A streamlined, fuss-free experience awaits the fliers of the future. AI has been cited in several newly launched programs, and research reveals that almost 50 percent of airlines and airports are planning to adopt predictive tools using cognitive computing and AI over the next five years. A few font-runners have already started with trials n predictive modeling, data mining and machine learning.
Flight disruptions, especially due to the weather, are a major cause of concern. Airports and airlines have started looking at technologies that enhance responsiveness during disruptions, and improve customer service and performance. Many airlines are investing in R&D programs for prediction and warning systems relying on AI. Chatbots are another area of interest—they can perform check-ins, book flights, and help with customer service. A machine enabling reservation via voice commands is already in use.
AI is already a part of airport experiences and operations—biometric systems use facial or fingerprint recognition, and cameras can inform passengers about queue times and detect operational incidents requiring attention. As air transport meets the challenge of significant growth, AI is expected to become a part of the industry’s fabric—autonomous vehicles, smart planes, flight operation, disruption recovery and overall air traffic control will become a reality. The airport’s infrastructure will utilize AI to analyze videos in real time, and for boarding systems and biometric screening.

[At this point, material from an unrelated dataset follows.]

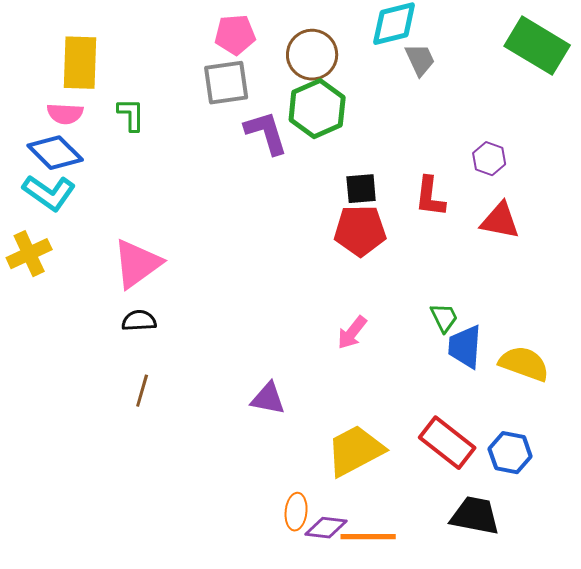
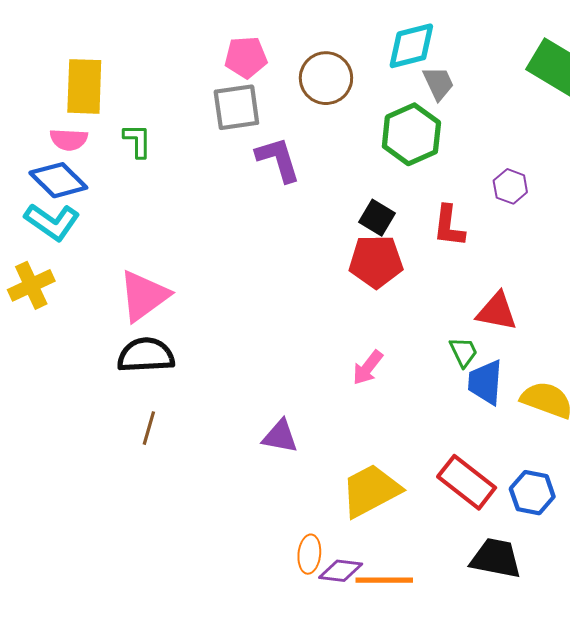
green hexagon: (317, 109) -> (411, 134), moved
black square: (361, 189) -> (377, 218), turned 36
red triangle: (500, 221) -> (497, 311), moved
black semicircle: (139, 321) -> (146, 355), size x1.6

AI will manage robots that provide information and guidance, and aid in check-in, immigration and several other operations around airport operations and security. When equipped with facial recognition, robots can understand speech, scan passports and boarding passes, print information or display it on screens, and show people the way. Further, AI can be used to integrate airlines, airports, security systems and the government. Robot-augmented AI can support flight operations, baggage handling, facility management and cargo operations. AI can work behind the scenes to smoothen the passenger experience.
The optimal use of AI will enable us to retain and process useful data and make it available. However, it is essential to understand the necessity to collaborate and share this data so that it can be leveraged for the benefit of stakeholders.
The global shift to self-service and constantly increasing passenger demand makes the use of AI in airports a game-changer that increases the efficiency of the air transport industry and improves the passenger journey.